Collected data entries
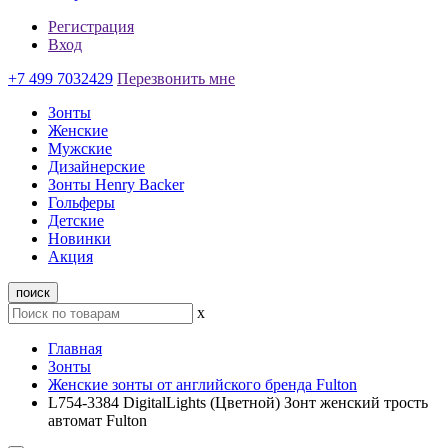
Регистрация
Вход
+7 499 7032429
Перезвонить мне
Зонты
Женские
Мужские
Дизайнерские
Зонты Henry Backer
Гольферы
Детские
Новинки
Акция
поиск
x
Главная
Зонты
Женские зонты от английского бренда Fulton
L754-3384 DigitalLights (Цветной) Зонт женский трость
автомат Fulton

_HOW TO COMPLETE THIS TASK_. Please show all lines from the entries that contain the word "Fulton".

_REPLY_.
Женские зонты от английского бренда Fulton
автомат Fulton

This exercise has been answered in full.